# TASK TO CARRY OUT:
Could you write out every record below exactly, leaving out any pictures?

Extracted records
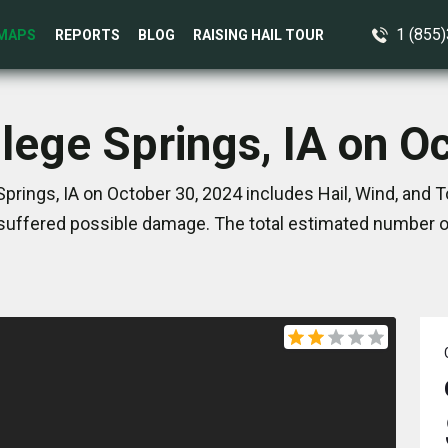
1 (855
MAPS
REPORTS
BLOG
RAISING HAIL TOUR
llege Springs, IA on O
prings, IA on October 30, 2024 includes Hail, Wind, and
suffered possible damage. The total estimated number of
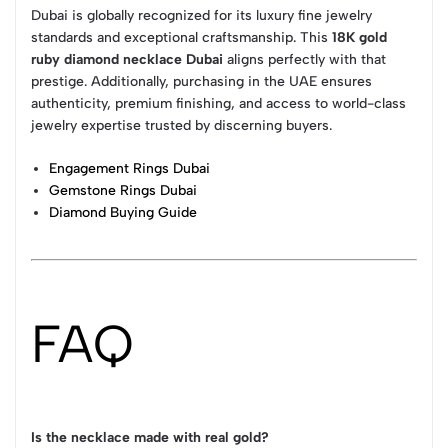
Dubai is globally recognized for its luxury fine jewelry
standards and exceptional craftsmanship. This
18K gold
ruby diamond necklace Dubai
aligns perfectly with that
prestige. Additionally, purchasing in the UAE ensures
authenticity, premium finishing, and access to world-class
jewelry expertise trusted by discerning buyers.
Engagement Rings Dubai
Gemstone Rings Dubai
Diamond Buying Guide
FAQ
Is the necklace made with real gold?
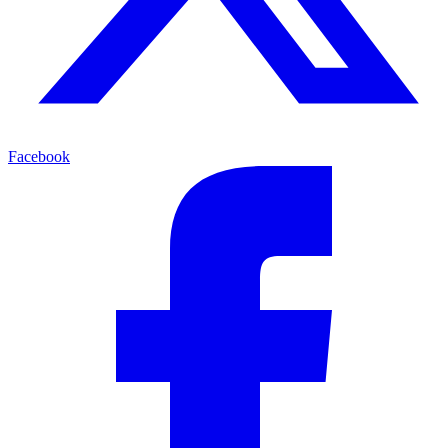
Facebook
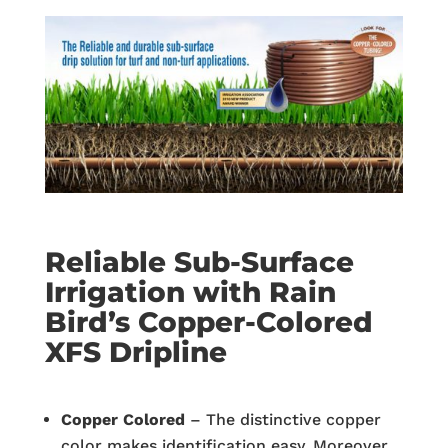
Reliable Sub-Surface
Irrigation with Rain
Bird’s Copper-Colored
XFS Dripline
Co
pper Colored
– The distinctive copper
color makes identification easy. Moreover,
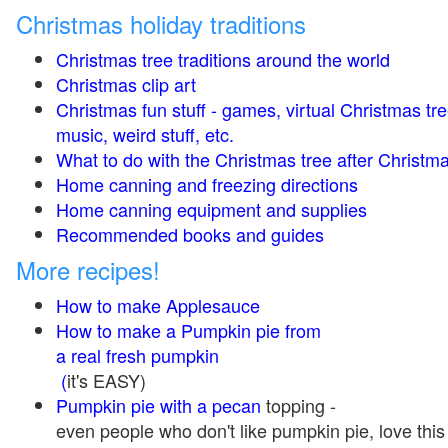
Christmas holiday traditions
Christmas tree traditions around the world
Christmas clip art
Christmas fun stuff - games, virtual Christmas tre
music, weird stuff, etc.
What to do with the Christmas tree after Christma
Home canning and freezing directions
Home canning equipment and supplies
Recommended books and guides
More recipes!
How to make Applesauce
How to make a Pumpkin pie from
a real fresh pumpkin
(
it's EASY)
Pumpkin pie with a pecan
topping -
even people who don't like pumpkin pie, love this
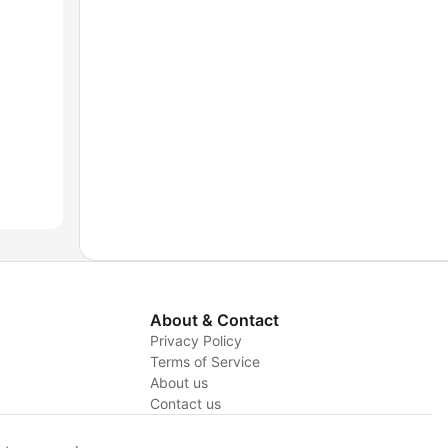
About & Contact
Privacy Policy
Terms of Service
About us
y
Contact us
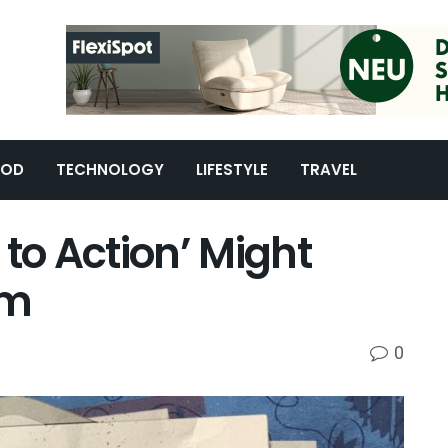
OOD
TECHNOLOGY
LIFESTYLE
TRAVEL
l to Action’ Might
am
0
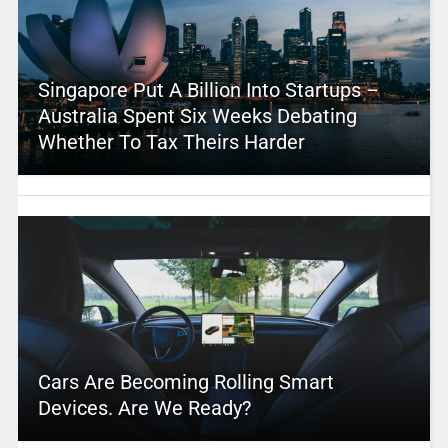
Singapore Put A Billion Into Startups –
Australia Spent Six Weeks Debating
Whether To Tax Theirs Harder
Cars Are Becoming Rolling Smart
Devices. Are We Ready?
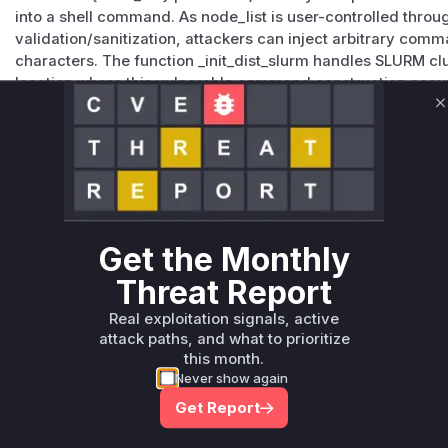
into a shell command. As node_list is user-controlled thro
validation/sanitization, attackers can inject arbitrary co
characters. The function _init_dist_slurm handles SLURM clust
location where this vulnerable command construction occu
code snippets and advisory details.
C
Vulnerable functions
Only Mi**o us*rs **n s** t*is s**tion
Unlock WAF rules for this CVE
Get the Monthly
Generate vendor-ready rules for the observed
Threat Report
attack patterns, plus reasoning and safe
deployment guidance
Real exploitation signals, active
Get WAF rules
attack paths, and what to prioritize
this month.
Never show again
Get Report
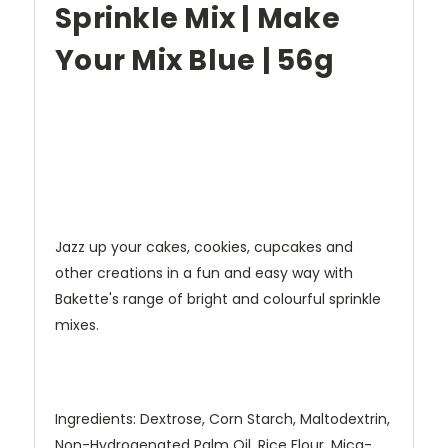
Sprinkle Mix | Make
Your Mix Blue | 56g
Jazz up your cakes, cookies, cupcakes and
other creations in a fun and easy way with
Bakette's range of bright and colourful sprinkle
mixes.
Ingredients: Dextrose, Corn Starch, Maltodextrin,
Non-Hydrogenated Palm Oil, Rice Flour, Mica-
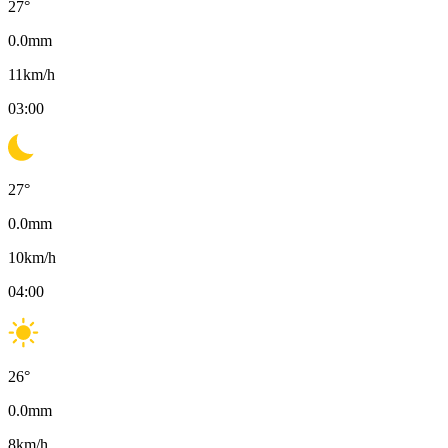
27
°
0.0
mm
11
km/h
03:00
27
°
0.0
mm
10
km/h
04:00
26
°
0.0
mm
8
km/h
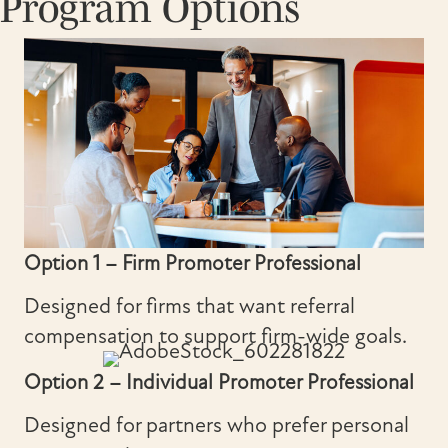
Program Options
Option 1 – Firm Promoter Professional
Designed for firms that want referral
compensation to support firm-wide goals.
Option 2 – Individual Promoter Professional
Designed for partners who prefer personal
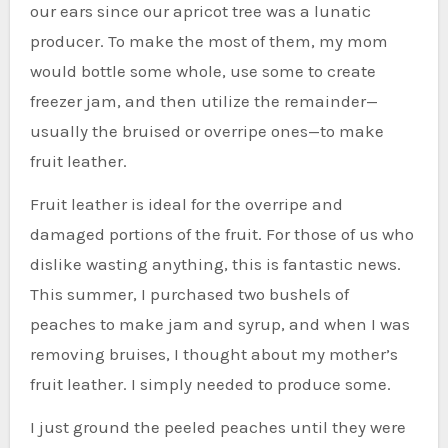
our ears since our apricot tree was a lunatic
producer. To make the most of them, my mom
would bottle some whole, use some to create
freezer jam, and then utilize the remainder—
usually the bruised or overripe ones—to make
fruit leather.
Fruit leather is ideal for the overripe and
damaged portions of the fruit. For those of us who
dislike wasting anything, this is fantastic news.
This summer, I purchased two bushels of
peaches to make jam and syrup, and when I was
removing bruises, I thought about my mother’s
fruit leather. I simply needed to produce some.
I just ground the peeled peaches until they were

# FINISHED TASK:
1 (855
MAPS
REPORTS
BLOG
RAISING HAIL TOUR
llege Springs, IA on O
prings, IA on October 30, 2024 includes Hail, Wind, and
suffered possible damage. The total estimated number of
Dubai is globally recognized for its luxury fine jewelry
standards and exceptional craftsmanship. This
18K gold
ruby diamond necklace Dubai
aligns perfectly with that
prestige. Additionally, purchasing in the UAE ensures
authenticity, premium finishing, and access to world-class
jewelry expertise trusted by discerning buyers.
Engagement Rings Dubai
Gemstone Rings Dubai
Diamond Buying Guide
FAQ
Is the necklace made with real gold?
Facebook
Reliable Sub-Surface
Irrigation with Rain
Bird’s Copper-Colored
XFS Dripline
Co
pper Colored
– The distinctive copper
color makes identification easy. Moreover,
Christmas holiday traditions
Christmas tree traditions around the world
Christmas clip art
Christmas fun stuff - games, virtual Christmas tre
music, weird stuff, etc.
What to do with the Christmas tree after Christma
Home canning and freezing directions
Home canning equipment and supplies
Recommended books and guides
More recipes!
How to make Applesauce
How to make a Pumpkin pie from
a real fresh pumpkin
(
it's EASY)
Pumpkin pie with a pecan
topping -
even people who don't like pumpkin pie, love this
About & Contact
Privacy Policy
Terms of Service
About us
y
Contact us
OOD
TECHNOLOGY
LIFESTYLE
TRAVEL
l to Action’ Might
am
0
Singapore Put A Billion Into Startups –
Australia Spent Six Weeks Debating
Whether To Tax Theirs Harder
Cars Are Becoming Rolling Smart
Devices. Are We Ready?
into a shell command. As node_list is user-controlled thro
validation/sanitization, attackers can inject arbitrary co
characters. The function _init_dist_slurm handles SLURM clust
location where this vulnerable command construction occu
code snippets and advisory details.
C
Vulnerable functions
Only Mi**o us*rs **n s** t*is s**tion
Unlock WAF rules for this CVE
Get the Monthly
Generate vendor-ready rules for the observed
Threat Report
attack patterns, plus reasoning and safe
deployment guidance
Real exploitation signals, active
Get WAF rules
attack paths, and what to prioritize
this month.
Never show again
Get Report
Sprinkle Mix | Make
Your Mix Blue | 56g
Jazz up your cakes, cookies, cupcakes and
other creations in a fun and easy way with
Bakette's range of bright and colourful sprinkle
mixes.
Ingredients: Dextrose, Corn Starch, Maltodextrin,
Non-Hydrogenated Palm Oil, Rice Flour, Mica-
27
°
0.0
mm
11
km/h
03:00
27
°
0.0
mm
10
km/h
04:00
26
°
0.0
mm
8
km/h
Program Options
Option 1 – Firm Promoter Professional
Designed for firms that want referral
compensation to support firm-wide goals.
Option 2 – Individual Promoter Professional
Designed for partners who prefer personal
our ears since our apricot tree was a lunatic
producer. To make the most of them, my mom
would bottle some whole, use some to create
freezer jam, and then utilize the remainder—
usually the bruised or overripe ones—to make
fruit leather.
Fruit leather is ideal for the overripe and
damaged portions of the fruit. For those of us who
dislike wasting anything, this is fantastic news.
This summer, I purchased two bushels of
peaches to make jam and syrup, and when I was
removing bruises, I thought about my mother’s
fruit leather. I simply needed to produce some.
I just ground the peeled peaches until they were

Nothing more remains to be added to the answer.